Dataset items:
- - -
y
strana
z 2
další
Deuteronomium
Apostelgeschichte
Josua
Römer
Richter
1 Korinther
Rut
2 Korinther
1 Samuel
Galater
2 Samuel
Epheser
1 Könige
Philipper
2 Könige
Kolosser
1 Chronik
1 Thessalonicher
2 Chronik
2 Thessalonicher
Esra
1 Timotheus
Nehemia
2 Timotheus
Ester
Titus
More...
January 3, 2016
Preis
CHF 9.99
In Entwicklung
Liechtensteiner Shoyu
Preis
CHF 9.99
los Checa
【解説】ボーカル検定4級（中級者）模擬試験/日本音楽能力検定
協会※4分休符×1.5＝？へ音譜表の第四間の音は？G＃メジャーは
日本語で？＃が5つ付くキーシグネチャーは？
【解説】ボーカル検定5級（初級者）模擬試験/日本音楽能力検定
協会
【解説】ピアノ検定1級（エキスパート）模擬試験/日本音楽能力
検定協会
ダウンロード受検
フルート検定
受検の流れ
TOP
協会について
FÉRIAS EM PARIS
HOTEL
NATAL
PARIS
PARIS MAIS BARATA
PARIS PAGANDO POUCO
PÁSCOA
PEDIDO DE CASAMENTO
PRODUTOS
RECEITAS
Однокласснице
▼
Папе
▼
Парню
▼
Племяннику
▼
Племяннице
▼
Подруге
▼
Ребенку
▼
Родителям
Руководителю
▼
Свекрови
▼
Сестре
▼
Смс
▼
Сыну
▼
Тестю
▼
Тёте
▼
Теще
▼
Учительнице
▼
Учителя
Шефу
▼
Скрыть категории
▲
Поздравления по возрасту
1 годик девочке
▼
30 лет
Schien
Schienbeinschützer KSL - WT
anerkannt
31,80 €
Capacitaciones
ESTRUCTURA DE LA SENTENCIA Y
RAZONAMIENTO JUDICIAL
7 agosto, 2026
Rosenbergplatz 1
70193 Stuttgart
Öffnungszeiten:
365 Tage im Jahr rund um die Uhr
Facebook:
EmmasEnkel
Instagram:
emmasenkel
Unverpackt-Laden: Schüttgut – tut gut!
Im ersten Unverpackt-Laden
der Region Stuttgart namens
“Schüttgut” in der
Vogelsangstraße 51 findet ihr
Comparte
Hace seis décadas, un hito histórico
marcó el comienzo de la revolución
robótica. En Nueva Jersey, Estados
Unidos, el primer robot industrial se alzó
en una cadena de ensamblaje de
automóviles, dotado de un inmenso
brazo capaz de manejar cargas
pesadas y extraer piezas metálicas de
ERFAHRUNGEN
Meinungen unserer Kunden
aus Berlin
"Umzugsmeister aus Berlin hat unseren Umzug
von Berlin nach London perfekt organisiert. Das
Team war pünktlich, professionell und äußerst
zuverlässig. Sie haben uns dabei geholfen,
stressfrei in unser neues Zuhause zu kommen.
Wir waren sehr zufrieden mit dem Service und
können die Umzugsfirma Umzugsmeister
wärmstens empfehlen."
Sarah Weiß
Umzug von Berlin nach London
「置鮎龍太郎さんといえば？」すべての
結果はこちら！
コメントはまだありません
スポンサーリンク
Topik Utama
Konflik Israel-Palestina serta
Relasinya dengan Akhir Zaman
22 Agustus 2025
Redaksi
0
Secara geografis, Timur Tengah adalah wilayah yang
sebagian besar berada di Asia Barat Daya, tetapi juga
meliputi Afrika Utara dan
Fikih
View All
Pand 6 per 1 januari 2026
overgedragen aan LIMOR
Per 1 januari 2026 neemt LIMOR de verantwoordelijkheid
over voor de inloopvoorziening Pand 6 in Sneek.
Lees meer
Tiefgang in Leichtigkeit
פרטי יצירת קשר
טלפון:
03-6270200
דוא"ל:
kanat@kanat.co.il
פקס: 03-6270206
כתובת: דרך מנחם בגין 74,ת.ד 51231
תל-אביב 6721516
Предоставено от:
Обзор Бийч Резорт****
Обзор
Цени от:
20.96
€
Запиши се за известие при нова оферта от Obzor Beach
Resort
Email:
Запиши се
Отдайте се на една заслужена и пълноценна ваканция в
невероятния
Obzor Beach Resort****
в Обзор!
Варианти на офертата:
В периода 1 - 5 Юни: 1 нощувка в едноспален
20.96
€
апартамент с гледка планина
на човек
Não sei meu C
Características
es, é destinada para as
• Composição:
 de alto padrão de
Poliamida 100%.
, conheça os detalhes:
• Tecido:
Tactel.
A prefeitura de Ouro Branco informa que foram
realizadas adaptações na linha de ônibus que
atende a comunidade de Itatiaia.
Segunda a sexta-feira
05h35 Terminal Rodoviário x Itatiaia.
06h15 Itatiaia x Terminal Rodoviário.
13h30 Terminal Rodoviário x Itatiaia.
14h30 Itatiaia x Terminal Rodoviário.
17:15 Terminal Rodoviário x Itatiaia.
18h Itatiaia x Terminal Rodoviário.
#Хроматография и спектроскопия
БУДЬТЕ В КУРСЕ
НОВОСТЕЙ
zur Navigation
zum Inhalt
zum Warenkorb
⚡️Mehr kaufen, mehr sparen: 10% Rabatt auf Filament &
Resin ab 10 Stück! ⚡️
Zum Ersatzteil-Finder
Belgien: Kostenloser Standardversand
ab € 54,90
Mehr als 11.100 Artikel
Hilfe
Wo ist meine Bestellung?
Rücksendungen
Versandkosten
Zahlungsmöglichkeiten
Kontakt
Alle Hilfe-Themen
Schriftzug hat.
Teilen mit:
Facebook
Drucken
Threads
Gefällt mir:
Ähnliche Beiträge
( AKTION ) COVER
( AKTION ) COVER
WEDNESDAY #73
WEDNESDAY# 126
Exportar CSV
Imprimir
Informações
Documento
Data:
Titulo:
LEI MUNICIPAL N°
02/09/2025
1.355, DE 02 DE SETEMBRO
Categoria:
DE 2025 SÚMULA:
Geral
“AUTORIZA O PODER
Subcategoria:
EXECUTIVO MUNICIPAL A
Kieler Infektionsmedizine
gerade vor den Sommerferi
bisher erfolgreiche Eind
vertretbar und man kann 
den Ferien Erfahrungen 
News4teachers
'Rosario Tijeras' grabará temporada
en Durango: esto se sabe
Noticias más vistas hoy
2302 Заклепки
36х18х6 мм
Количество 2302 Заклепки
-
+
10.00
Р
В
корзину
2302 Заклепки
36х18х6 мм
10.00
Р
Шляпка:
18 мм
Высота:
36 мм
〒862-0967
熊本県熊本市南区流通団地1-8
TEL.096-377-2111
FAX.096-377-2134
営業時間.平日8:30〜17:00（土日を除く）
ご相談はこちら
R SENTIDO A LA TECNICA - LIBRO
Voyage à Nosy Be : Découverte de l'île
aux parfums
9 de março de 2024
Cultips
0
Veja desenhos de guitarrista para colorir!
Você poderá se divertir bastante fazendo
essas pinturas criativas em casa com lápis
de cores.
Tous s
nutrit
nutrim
- - -
### Task instructions
Repeat each record exactly, leaving nothing out.

### Result of the task
y
strana
z 2
další
Deuteronomium
Apostelgeschichte
Josua
Römer
Richter
1 Korinther
Rut
2 Korinther
1 Samuel
Galater
2 Samuel
Epheser
1 Könige
Philipper
2 Könige
Kolosser
1 Chronik
1 Thessalonicher
2 Chronik
2 Thessalonicher
Esra
1 Timotheus
Nehemia
2 Timotheus
Ester
Titus
More...
January 3, 2016
Preis
CHF 9.99
In Entwicklung
Liechtensteiner Shoyu
Preis
CHF 9.99
los Checa
【解説】ボーカル検定4級（中級者）模擬試験/日本音楽能力検定
協会※4分休符×1.5＝？へ音譜表の第四間の音は？G＃メジャーは
日本語で？＃が5つ付くキーシグネチャーは？
【解説】ボーカル検定5級（初級者）模擬試験/日本音楽能力検定
協会
【解説】ピアノ検定1級（エキスパート）模擬試験/日本音楽能力
検定協会
ダウンロード受検
フルート検定
受検の流れ
TOP
協会について
FÉRIAS EM PARIS
HOTEL
NATAL
PARIS
PARIS MAIS BARATA
PARIS PAGANDO POUCO
PÁSCOA
PEDIDO DE CASAMENTO
PRODUTOS
RECEITAS
Однокласснице
▼
Папе
▼
Парню
▼
Племяннику
▼
Племяннице
▼
Подруге
▼
Ребенку
▼
Родителям
Руководителю
▼
Свекрови
▼
Сестре
▼
Смс
▼
Сыну
▼
Тестю
▼
Тёте
▼
Теще
▼
Учительнице
▼
Учителя
Шефу
▼
Скрыть категории
▲
Поздравления по возрасту
1 годик девочке
▼
30 лет
Schien
Schienbeinschützer KSL - WT
anerkannt
31,80 €
Capacitaciones
ESTRUCTURA DE LA SENTENCIA Y
RAZONAMIENTO JUDICIAL
7 agosto, 2026
Rosenbergplatz 1
70193 Stuttgart
Öffnungszeiten:
365 Tage im Jahr rund um die Uhr
Facebook:
EmmasEnkel
Instagram:
emmasenkel
Unverpackt-Laden: Schüttgut – tut gut!
Im ersten Unverpackt-Laden
der Region Stuttgart namens
“Schüttgut” in der
Vogelsangstraße 51 findet ihr
Comparte
Hace seis décadas, un hito histórico
marcó el comienzo de la revolución
robótica. En Nueva Jersey, Estados
Unidos, el primer robot industrial se alzó
en una cadena de ensamblaje de
automóviles, dotado de un inmenso
brazo capaz de manejar cargas
pesadas y extraer piezas metálicas de
ERFAHRUNGEN
Meinungen unserer Kunden
aus Berlin
"Umzugsmeister aus Berlin hat unseren Umzug
von Berlin nach London perfekt organisiert. Das
Team war pünktlich, professionell und äußerst
zuverlässig. Sie haben uns dabei geholfen,
stressfrei in unser neues Zuhause zu kommen.
Wir waren sehr zufrieden mit dem Service und
können die Umzugsfirma Umzugsmeister
wärmstens empfehlen."
Sarah Weiß
Umzug von Berlin nach London
「置鮎龍太郎さんといえば？」すべての
結果はこちら！
コメントはまだありません
スポンサーリンク
Topik Utama
Konflik Israel-Palestina serta
Relasinya dengan Akhir Zaman
22 Agustus 2025
Redaksi
0
Secara geografis, Timur Tengah adalah wilayah yang
sebagian besar berada di Asia Barat Daya, tetapi juga
meliputi Afrika Utara dan
Fikih
View All
Pand 6 per 1 januari 2026
overgedragen aan LIMOR
Per 1 januari 2026 neemt LIMOR de verantwoordelijkheid
over voor de inloopvoorziening Pand 6 in Sneek.
Lees meer
Tiefgang in Leichtigkeit
פרטי יצירת קשר
טלפון:
03-6270200
דוא"ל:
kanat@kanat.co.il
פקס: 03-6270206
כתובת: דרך מנחם בגין 74,ת.ד 51231
תל-אביב 6721516
Предоставено от:
Обзор Бийч Резорт****
Обзор
Цени от:
20.96
€
Запиши се за известие при нова оферта от Obzor Beach
Resort
Email:
Запиши се
Отдайте се на една заслужена и пълноценна ваканция в
невероятния
Obzor Beach Resort****
в Обзор!
Варианти на офертата:
В периода 1 - 5 Юни: 1 нощувка в едноспален
20.96
€
апартамент с гледка планина
на човек
Não sei meu C
Características
es, é destinada para as
• Composição:
 de alto padrão de
Poliamida 100%.
, conheça os detalhes:
• Tecido:
Tactel.
A prefeitura de Ouro Branco informa que foram
realizadas adaptações na linha de ônibus que
atende a comunidade de Itatiaia.
Segunda a sexta-feira
05h35 Terminal Rodoviário x Itatiaia.
06h15 Itatiaia x Terminal Rodoviário.
13h30 Terminal Rodoviário x Itatiaia.
14h30 Itatiaia x Terminal Rodoviário.
17:15 Terminal Rodoviário x Itatiaia.
18h Itatiaia x Terminal Rodoviário.
#Хроматография и спектроскопия
БУДЬТЕ В КУРСЕ
НОВОСТЕЙ
zur Navigation
zum Inhalt
zum Warenkorb
⚡️Mehr kaufen, mehr sparen: 10% Rabatt auf Filament &
Resin ab 10 Stück! ⚡️
Zum Ersatzteil-Finder
Belgien: Kostenloser Standardversand
ab € 54,90
Mehr als 11.100 Artikel
Hilfe
Wo ist meine Bestellung?
Rücksendungen
Versandkosten
Zahlungsmöglichkeiten
Kontakt
Alle Hilfe-Themen
Schriftzug hat.
Teilen mit:
Facebook
Drucken
Threads
Gefällt mir:
Ähnliche Beiträge
( AKTION ) COVER
( AKTION ) COVER
WEDNESDAY #73
WEDNESDAY# 126
Exportar CSV
Imprimir
Informações
Documento
Data:
Titulo:
LEI MUNICIPAL N°
02/09/2025
1.355, DE 02 DE SETEMBRO
Categoria:
DE 2025 SÚMULA:
Geral
“AUTORIZA O PODER
Subcategoria:
EXECUTIVO MUNICIPAL A
Kieler Infektionsmedizine
gerade vor den Sommerferi
bisher erfolgreiche Eind
vertretbar und man kann 
den Ferien Erfahrungen 
News4teachers
'Rosario Tijeras' grabará temporada
en Durango: esto se sabe
Noticias más vistas hoy
2302 Заклепки
36х18х6 мм
Количество 2302 Заклепки
-
+
10.00
Р
В
корзину
2302 Заклепки
36х18х6 мм
10.00
Р
Шляпка:
18 мм
Высота:
36 мм
〒862-0967
熊本県熊本市南区流通団地1-8
TEL.096-377-2111
FAX.096-377-2134
営業時間.平日8:30〜17:00（土日を除く）
ご相談はこちら
R SENTIDO A LA TECNICA - LIBRO
Voyage à Nosy Be : Découverte de l'île
aux parfums
9 de março de 2024
Cultips
0
Veja desenhos de guitarrista para colorir!
Você poderá se divertir bastante fazendo
essas pinturas criativas em casa com lápis
de cores.
Tous s
nutrit
nutrim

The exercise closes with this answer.